* DATA FOR PROCESSING
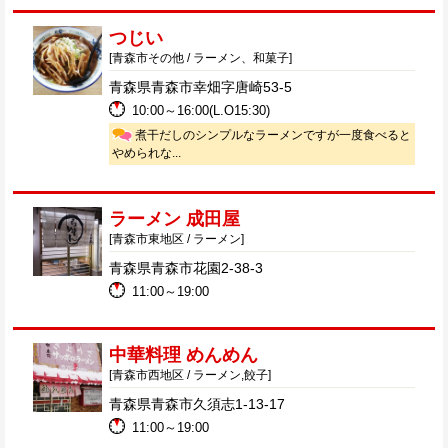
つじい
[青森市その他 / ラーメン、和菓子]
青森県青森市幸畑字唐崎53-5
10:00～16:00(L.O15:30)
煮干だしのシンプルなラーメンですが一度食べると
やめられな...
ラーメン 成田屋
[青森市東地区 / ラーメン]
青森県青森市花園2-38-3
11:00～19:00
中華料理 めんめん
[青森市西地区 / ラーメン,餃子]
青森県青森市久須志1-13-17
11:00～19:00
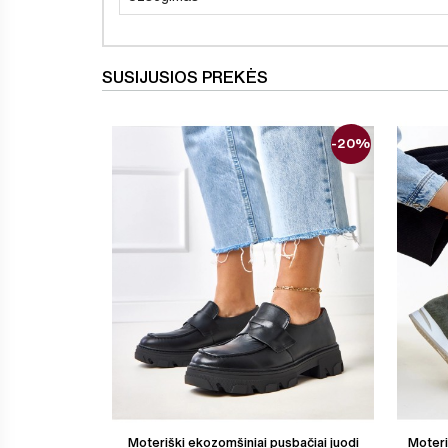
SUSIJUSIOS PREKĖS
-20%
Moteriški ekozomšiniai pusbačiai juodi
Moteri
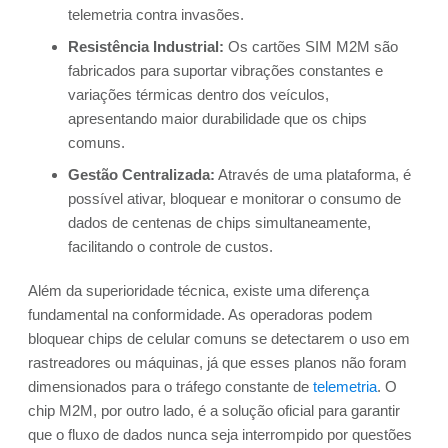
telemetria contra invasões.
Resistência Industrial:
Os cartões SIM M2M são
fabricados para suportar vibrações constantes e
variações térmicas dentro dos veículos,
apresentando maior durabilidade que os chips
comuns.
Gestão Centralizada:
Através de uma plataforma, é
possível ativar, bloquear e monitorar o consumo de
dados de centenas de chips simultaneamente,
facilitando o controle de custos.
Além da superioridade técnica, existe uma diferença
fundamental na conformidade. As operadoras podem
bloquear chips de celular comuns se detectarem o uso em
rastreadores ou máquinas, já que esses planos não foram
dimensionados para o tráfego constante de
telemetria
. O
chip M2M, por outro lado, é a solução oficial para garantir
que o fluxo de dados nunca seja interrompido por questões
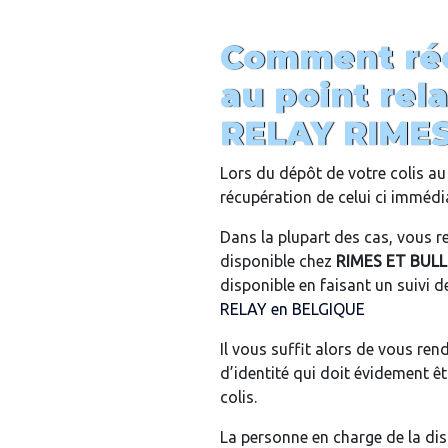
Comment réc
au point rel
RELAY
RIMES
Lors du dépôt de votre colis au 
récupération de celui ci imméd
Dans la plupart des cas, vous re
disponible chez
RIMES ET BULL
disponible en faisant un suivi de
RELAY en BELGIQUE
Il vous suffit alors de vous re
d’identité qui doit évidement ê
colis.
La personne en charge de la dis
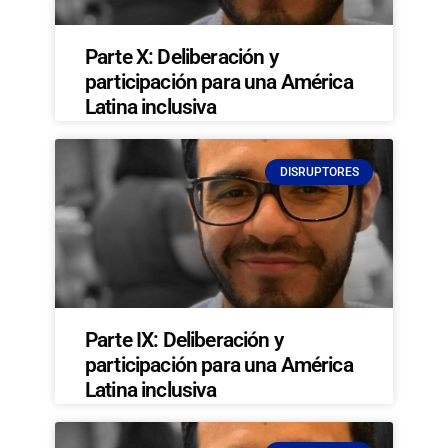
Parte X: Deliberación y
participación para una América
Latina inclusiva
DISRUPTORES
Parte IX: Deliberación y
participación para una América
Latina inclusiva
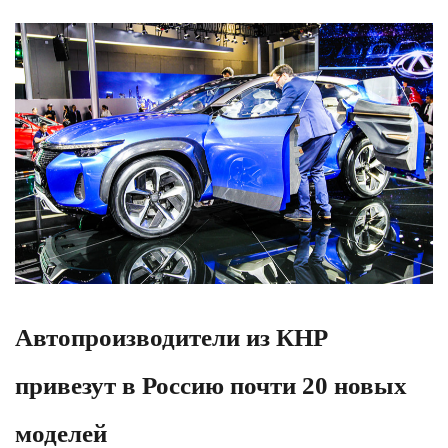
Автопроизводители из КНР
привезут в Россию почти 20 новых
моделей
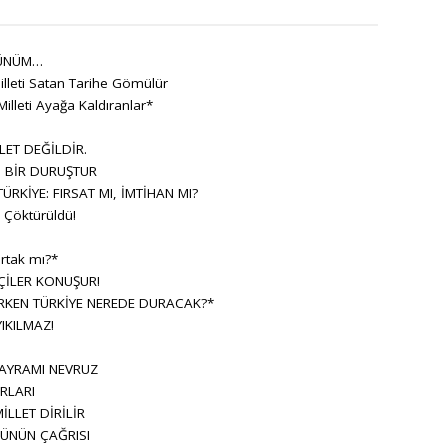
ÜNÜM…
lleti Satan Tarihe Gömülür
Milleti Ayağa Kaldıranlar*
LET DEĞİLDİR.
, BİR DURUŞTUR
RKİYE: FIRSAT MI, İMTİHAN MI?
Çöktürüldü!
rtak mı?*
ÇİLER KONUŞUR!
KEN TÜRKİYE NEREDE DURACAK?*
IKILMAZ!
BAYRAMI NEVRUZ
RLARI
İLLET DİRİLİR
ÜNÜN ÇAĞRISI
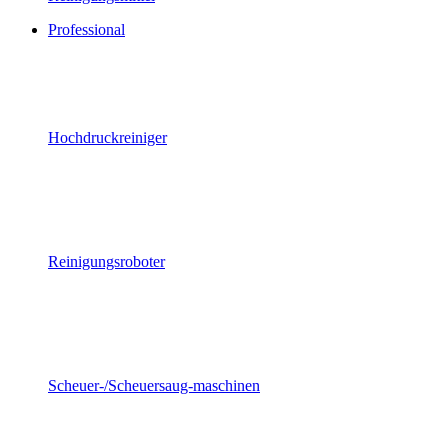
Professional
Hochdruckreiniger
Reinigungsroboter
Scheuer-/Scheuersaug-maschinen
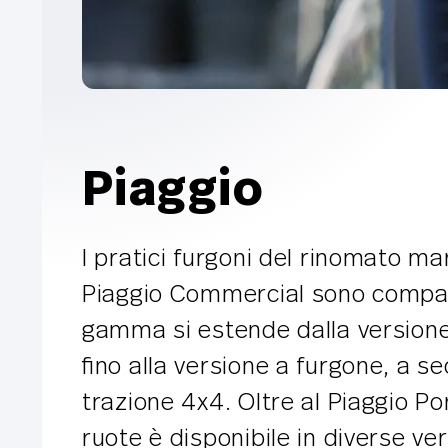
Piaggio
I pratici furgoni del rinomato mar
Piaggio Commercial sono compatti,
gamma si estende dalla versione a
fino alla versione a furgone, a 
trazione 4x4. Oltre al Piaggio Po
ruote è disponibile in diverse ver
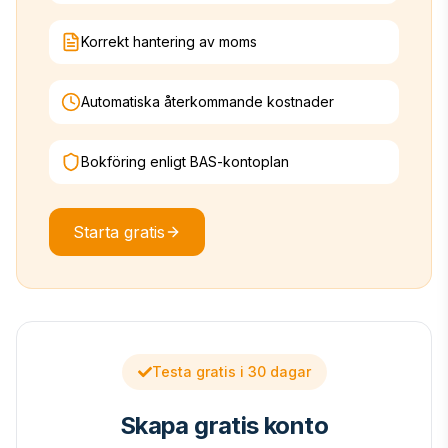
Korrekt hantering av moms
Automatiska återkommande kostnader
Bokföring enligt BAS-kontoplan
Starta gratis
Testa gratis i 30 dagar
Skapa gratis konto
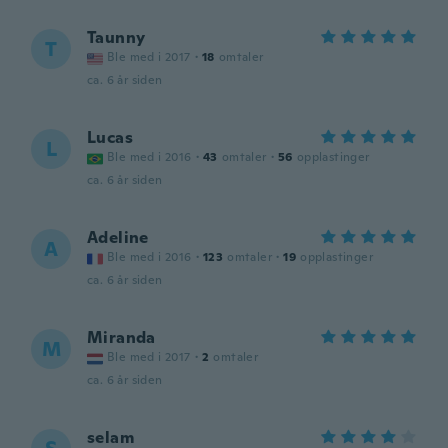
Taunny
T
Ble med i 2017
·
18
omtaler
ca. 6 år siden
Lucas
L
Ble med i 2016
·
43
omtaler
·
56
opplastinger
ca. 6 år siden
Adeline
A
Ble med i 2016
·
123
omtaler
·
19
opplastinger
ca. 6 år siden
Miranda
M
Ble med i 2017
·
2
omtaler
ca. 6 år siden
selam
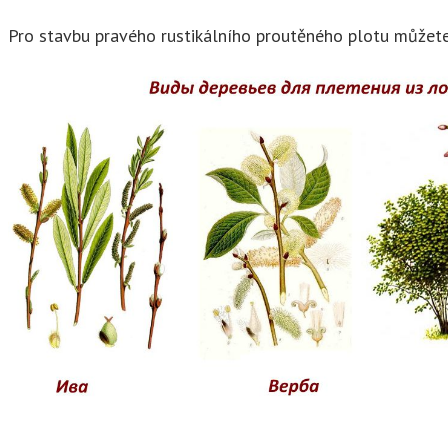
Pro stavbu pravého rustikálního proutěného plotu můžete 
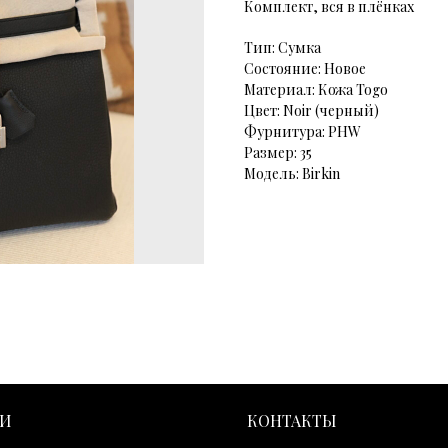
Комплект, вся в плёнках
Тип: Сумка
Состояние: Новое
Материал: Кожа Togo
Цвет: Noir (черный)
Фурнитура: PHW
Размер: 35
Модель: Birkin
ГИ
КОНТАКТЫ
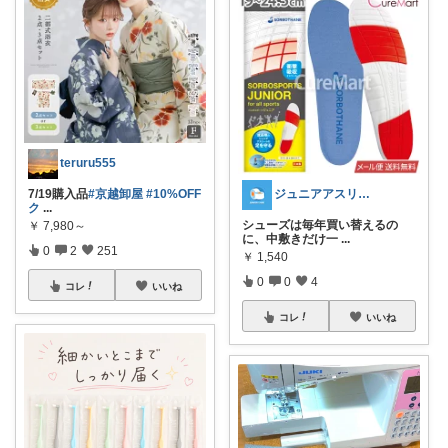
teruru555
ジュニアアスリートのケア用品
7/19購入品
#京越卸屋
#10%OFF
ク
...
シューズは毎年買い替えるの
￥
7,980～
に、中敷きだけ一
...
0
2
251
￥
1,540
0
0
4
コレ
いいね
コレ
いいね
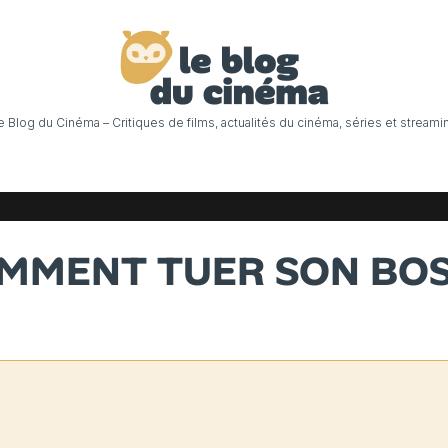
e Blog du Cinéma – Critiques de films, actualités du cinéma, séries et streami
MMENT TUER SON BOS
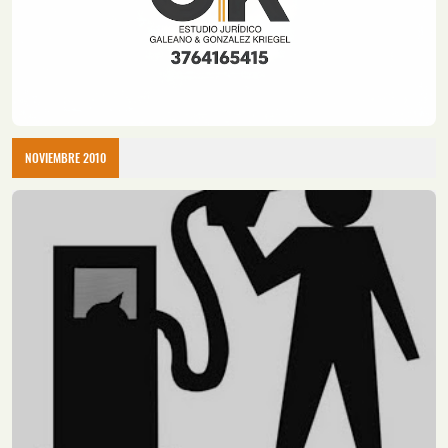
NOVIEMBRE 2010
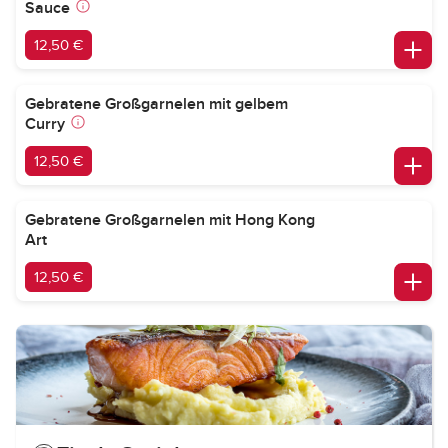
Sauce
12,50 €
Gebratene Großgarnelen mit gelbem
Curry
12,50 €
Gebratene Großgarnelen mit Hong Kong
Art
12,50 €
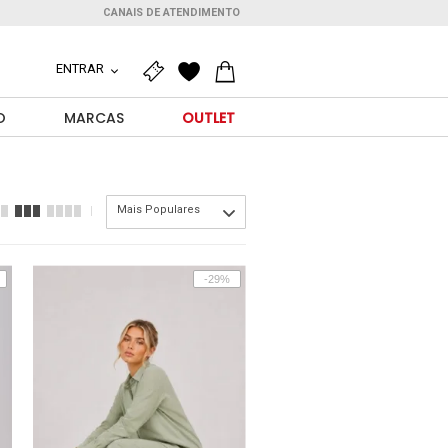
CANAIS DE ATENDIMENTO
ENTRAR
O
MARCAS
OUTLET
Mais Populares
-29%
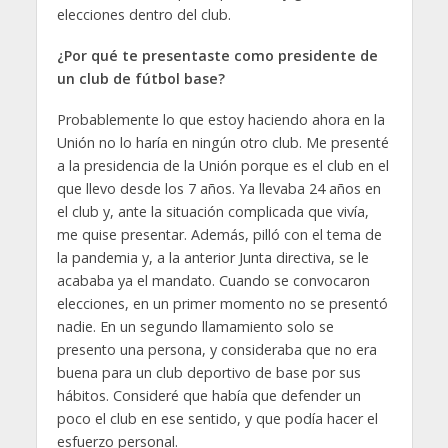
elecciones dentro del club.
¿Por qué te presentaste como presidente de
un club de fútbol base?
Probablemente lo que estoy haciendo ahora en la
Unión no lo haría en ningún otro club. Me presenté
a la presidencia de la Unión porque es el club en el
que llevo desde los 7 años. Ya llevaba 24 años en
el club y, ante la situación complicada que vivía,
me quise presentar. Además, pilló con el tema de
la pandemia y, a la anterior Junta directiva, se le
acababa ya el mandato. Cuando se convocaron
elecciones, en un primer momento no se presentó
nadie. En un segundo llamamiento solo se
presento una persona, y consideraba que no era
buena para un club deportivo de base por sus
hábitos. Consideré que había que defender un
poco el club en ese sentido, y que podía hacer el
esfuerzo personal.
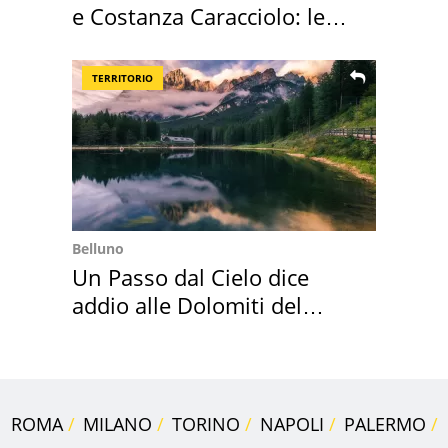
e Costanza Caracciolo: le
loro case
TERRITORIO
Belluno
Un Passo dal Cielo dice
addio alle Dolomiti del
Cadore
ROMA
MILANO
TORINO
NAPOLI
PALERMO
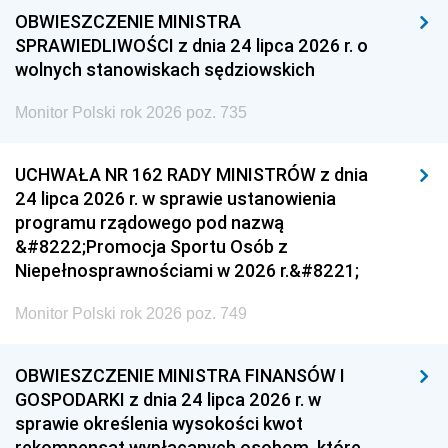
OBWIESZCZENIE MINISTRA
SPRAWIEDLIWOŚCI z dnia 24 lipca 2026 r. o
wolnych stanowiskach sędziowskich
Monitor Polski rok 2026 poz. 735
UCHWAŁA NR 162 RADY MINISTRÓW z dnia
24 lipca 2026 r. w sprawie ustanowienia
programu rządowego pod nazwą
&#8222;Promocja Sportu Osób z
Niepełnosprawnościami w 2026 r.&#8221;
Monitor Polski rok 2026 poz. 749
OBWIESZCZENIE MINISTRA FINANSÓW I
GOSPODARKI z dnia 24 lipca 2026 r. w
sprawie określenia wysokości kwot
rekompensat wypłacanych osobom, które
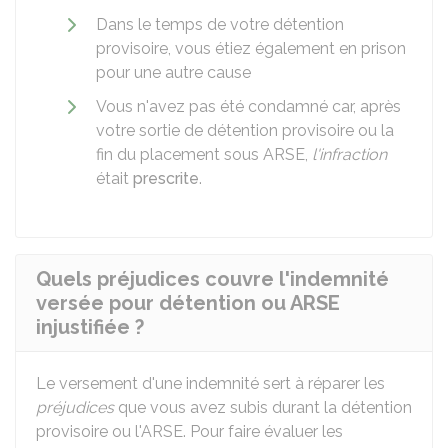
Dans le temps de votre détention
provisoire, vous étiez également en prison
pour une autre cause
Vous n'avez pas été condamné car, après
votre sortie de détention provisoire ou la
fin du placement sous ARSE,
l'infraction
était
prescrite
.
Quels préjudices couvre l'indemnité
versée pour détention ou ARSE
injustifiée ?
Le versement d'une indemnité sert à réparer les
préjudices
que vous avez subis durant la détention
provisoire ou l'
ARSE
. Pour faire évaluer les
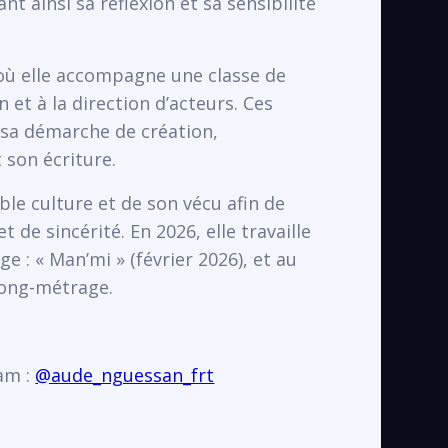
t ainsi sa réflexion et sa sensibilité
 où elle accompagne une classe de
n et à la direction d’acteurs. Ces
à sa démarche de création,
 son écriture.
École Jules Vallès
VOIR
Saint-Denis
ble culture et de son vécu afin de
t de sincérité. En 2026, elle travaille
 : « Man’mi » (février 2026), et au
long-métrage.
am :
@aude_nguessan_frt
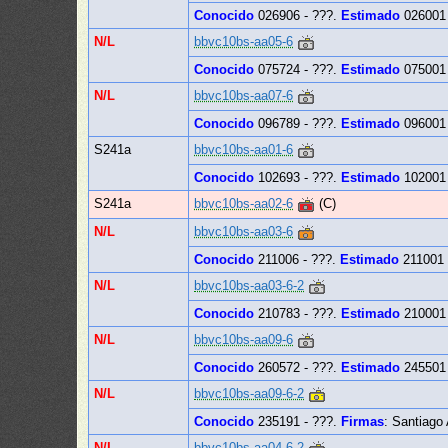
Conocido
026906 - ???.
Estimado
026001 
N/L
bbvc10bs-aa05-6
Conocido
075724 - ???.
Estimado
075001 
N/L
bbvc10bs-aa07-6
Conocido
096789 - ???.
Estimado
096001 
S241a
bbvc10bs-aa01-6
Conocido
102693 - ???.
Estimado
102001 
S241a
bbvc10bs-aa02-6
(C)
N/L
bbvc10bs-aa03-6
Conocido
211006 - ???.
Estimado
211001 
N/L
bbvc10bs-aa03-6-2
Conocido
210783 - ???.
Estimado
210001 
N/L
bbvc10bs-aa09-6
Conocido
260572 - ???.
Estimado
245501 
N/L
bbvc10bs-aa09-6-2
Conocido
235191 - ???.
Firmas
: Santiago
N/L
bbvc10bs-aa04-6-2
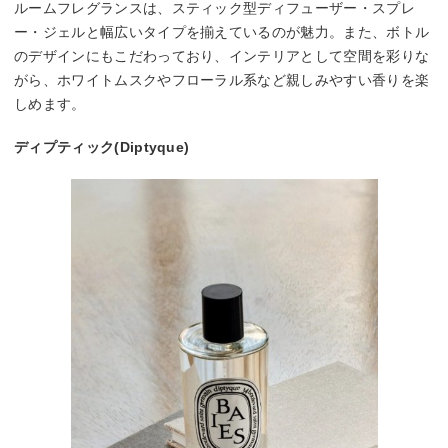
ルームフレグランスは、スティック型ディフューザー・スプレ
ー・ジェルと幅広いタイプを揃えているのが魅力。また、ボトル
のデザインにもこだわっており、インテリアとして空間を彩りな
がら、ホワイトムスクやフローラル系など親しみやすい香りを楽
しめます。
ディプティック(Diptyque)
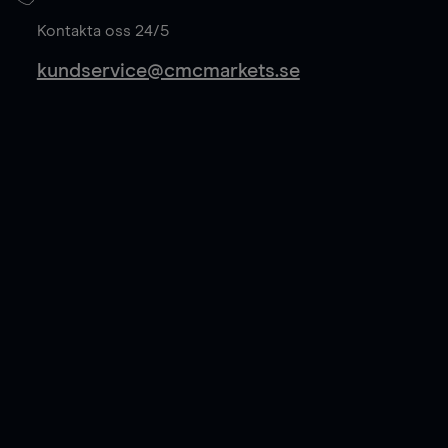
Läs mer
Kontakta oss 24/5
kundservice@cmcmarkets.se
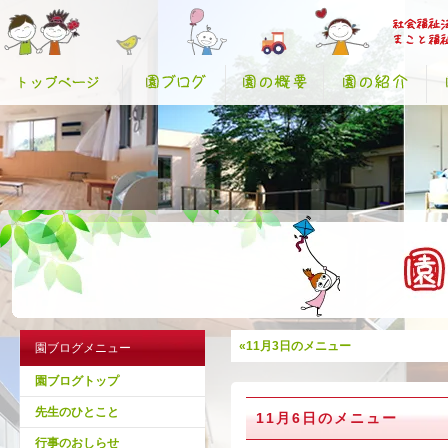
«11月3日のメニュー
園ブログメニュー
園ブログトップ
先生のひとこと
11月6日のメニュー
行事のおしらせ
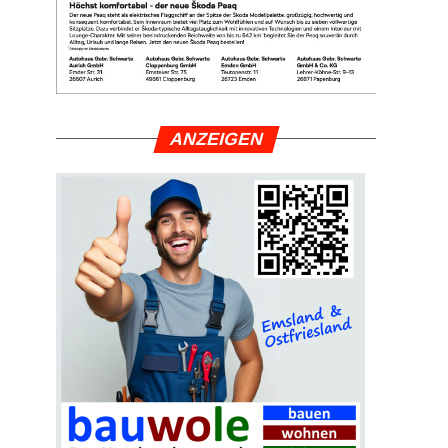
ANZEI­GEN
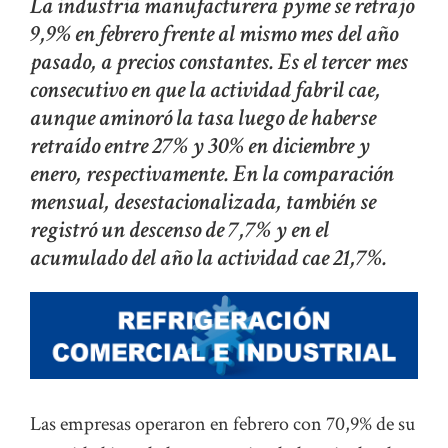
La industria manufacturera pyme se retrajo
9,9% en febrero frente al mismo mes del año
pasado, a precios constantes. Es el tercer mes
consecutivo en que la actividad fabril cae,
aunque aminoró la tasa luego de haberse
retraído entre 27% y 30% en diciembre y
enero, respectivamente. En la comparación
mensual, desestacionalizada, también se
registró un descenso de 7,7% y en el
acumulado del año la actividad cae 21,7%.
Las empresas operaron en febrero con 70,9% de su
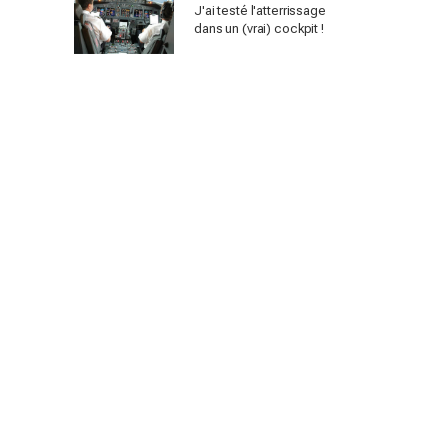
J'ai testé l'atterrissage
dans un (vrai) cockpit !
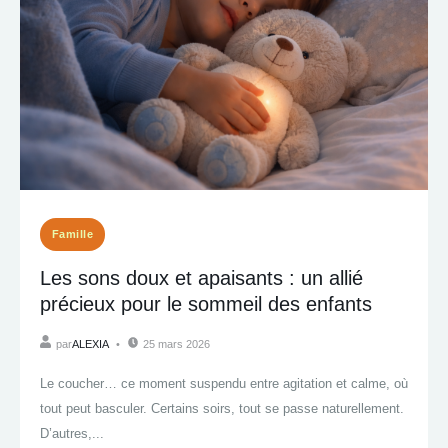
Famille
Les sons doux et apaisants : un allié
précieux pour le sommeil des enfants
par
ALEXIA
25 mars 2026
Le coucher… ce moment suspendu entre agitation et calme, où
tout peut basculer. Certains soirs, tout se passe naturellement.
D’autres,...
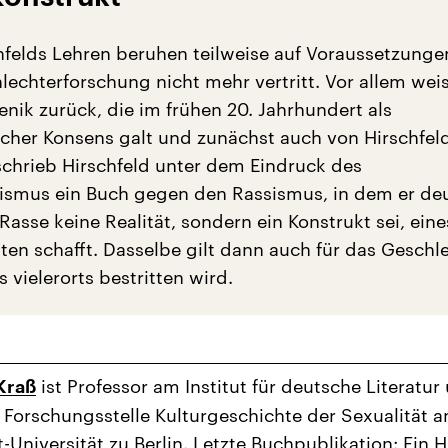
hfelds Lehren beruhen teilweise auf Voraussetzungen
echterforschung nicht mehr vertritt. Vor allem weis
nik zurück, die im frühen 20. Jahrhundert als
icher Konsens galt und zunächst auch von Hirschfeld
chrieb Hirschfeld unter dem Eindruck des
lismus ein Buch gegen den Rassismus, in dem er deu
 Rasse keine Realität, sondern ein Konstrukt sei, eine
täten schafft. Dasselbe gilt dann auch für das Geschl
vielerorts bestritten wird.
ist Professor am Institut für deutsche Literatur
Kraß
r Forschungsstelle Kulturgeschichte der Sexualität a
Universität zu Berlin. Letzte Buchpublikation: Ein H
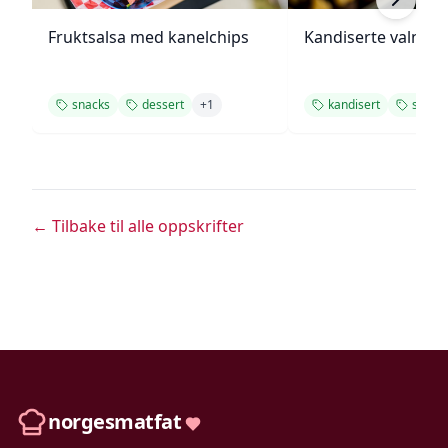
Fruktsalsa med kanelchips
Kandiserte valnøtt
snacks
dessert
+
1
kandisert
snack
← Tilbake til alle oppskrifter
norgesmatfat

* TASK REQUIREMENTS
Only an exact copy is wanted: the lines from the opening of the material through the line that has "Através de uma plataforma, é", minus any pictures.

* TASK ANSWER
つじい
[青森市その他 / ラーメン、和菓子]
青森県青森市幸畑字唐崎53-5
10:00～16:00(L.O15:30)
煮干だしのシンプルなラーメンですが一度食べると
やめられな...
ラーメン 成田屋
[青森市東地区 / ラーメン]
青森県青森市花園2-38-3
11:00～19:00
中華料理 めんめん
[青森市西地区 / ラーメン,餃子]
青森県青森市久須志1-13-17
11:00～19:00
SUSIJUSIOS PREKĖS
-20%
Moteriški ekozomšiniai pusbačiai juodi
Moteri
telemetria contra invasões.
Resistência Industrial:
Os cartões SIM M2M são
fabricados para suportar vibrações constantes e
variações térmicas dentro dos veículos,
apresentando maior durabilidade que os chips
comuns.
Gestão Centralizada:
Através de uma plataforma, é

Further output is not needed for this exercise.